CALLER: I also have another problem. When he drinks, he'll put five or six shots in one glass, and maybe have three or four. He has trouble going to sleep, which is his excuse for drinking. But then he'll take a sleeping pill and a tranquilliser. These are prescribed, but I wouldn't dare tell the doctor.
HC: What he's doing, without realizing it perhaps, is flirting with death, because when you mix alcohol with tranquillisers and sleeping pills you are really taking your chances.
CALLER: I work in an emergency room, as a nurse, and I see this often. This is the thing I also fear: falling. There have been injuries.
HC: What you want to do, first of all, is make sure that you in your life are doing things God's way. Now let me say something that may sound a little impossible, but I believe this with all my heart. God sends testing programs into our lives. Just about the time that we think that we have become a rather satisfactory Christian, we love the Lord and things are going reasonably well, then we discover there is someone in our life (and very frequently it is a husband or a wife or a son or a daughter), someone that is very close to us, who just won't let up. And they're a constant aggravation. Now does God know about this? Indeed He does. God has allowed this to happen.
"Why could He be doing this to me?" You see, as long as everything goes well, it's very easy to be a Christian and to think that I am saved. But if we're truly a child of God, the test of a child of God will be that in these aggravating circumstances the fruit of the Spirit can still be seen, the victory of the cross can still be seen.
And this is going to sound strange in a sense, but this is the wonderful place God has placed you. God has given you a husband who for the time being is a real testing program. And when he takes a shot that's too big and he begins to get a little abusive, or whatever it may be, you look upon this not as a disaster, "Oh, poor me. Now what do I have to endure? What's he going to do to me now?" But look upon this as a challenge, "Oh, tonight God is going to give me another opportunity to really stand for Him and show the fragrance of God." And you begin to pray, "Oh Lord, strengthen me now. My husband may begin to get abusive, and oh, could it be that I will speak very softly and very peacefully, and that I will bear no resentment against him, and that I will show my love to him. Oh Lord, could this be?"

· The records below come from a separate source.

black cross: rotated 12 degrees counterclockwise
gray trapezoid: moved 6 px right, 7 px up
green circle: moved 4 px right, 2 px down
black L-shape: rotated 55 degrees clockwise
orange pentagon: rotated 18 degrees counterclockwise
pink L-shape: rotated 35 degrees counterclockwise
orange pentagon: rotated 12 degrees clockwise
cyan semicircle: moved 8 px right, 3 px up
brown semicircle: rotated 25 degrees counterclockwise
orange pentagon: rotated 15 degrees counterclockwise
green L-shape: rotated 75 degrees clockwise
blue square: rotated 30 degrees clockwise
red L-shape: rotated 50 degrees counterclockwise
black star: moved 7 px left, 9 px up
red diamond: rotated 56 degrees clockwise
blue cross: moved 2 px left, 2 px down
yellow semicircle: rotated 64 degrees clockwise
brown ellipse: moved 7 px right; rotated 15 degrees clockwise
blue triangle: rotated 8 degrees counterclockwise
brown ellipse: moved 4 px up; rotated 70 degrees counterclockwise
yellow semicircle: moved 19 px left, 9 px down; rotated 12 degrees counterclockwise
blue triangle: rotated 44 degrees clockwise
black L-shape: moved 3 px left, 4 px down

And look upon this as an opportunity and as a challenge. Don't look at it as a defeat, "Poor me. Now he's going to let me have it again." Each time this happens, look at it as, "Oh, again tonight it looks like I have that opportunity." And you'll find that once you're able to do this (and by God's grace you can do this) you're going to find that your life is going to get much easier, and you're going to be a much greater help to your husband. He will have more confidence and security in you, once you're able to get on top of this. And by God's grace you can.
CALLER: Okay. Thank you very much.
HC: You're welcome. And many of us will be praying for you that God will give you His wisdom and His strength. And we'll be praying for your husband, that ye might see that alcohol and Christ don't work very well together. He's going to have to make a choice.